◆ **Exercise requirements**: From the records below, extract only the lines running from the line with "Главный ботанический сад им. Н.В. Цицина РАН, научный" to the line with "hëngri dinozaurët dhe", both lines included, reproducing them exactly.

╭──

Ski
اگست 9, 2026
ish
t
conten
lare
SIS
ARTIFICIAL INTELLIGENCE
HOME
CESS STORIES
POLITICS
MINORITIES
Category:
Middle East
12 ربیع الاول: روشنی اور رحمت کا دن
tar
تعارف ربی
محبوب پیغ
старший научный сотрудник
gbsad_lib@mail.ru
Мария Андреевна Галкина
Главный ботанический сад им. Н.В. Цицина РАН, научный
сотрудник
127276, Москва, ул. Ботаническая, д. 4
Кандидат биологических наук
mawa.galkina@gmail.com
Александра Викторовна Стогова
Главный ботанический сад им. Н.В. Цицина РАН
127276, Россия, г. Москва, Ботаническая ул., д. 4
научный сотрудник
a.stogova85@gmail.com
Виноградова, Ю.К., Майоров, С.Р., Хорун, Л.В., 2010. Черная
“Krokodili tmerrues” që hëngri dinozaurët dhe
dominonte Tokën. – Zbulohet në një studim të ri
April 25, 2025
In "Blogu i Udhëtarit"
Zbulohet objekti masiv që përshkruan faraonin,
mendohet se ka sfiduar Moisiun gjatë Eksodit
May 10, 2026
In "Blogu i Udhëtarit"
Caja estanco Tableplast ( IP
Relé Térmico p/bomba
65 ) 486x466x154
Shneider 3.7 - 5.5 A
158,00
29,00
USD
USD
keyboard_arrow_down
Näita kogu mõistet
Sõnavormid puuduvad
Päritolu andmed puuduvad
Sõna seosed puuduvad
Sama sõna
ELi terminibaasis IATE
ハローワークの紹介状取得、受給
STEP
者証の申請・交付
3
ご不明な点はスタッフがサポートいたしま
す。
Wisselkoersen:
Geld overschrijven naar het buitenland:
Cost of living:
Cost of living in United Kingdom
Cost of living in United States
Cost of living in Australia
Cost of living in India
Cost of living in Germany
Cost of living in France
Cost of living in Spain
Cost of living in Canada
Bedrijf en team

╰──

◆ **Answer to the exercise**:
Главный ботанический сад им. Н.В. Цицина РАН, научный
сотрудник
127276, Москва, ул. Ботаническая, д. 4
Кандидат биологических наук
mawa.galkina@gmail.com
Александра Викторовна Стогова
Главный ботанический сад им. Н.В. Цицина РАН
127276, Россия, г. Москва, Ботаническая ул., д. 4
научный сотрудник
a.stogova85@gmail.com
Виноградова, Ю.К., Майоров, С.Р., Хорун, Л.В., 2010. Черная
“Krokodili tmerrues” që hëngri dinozaurët dhe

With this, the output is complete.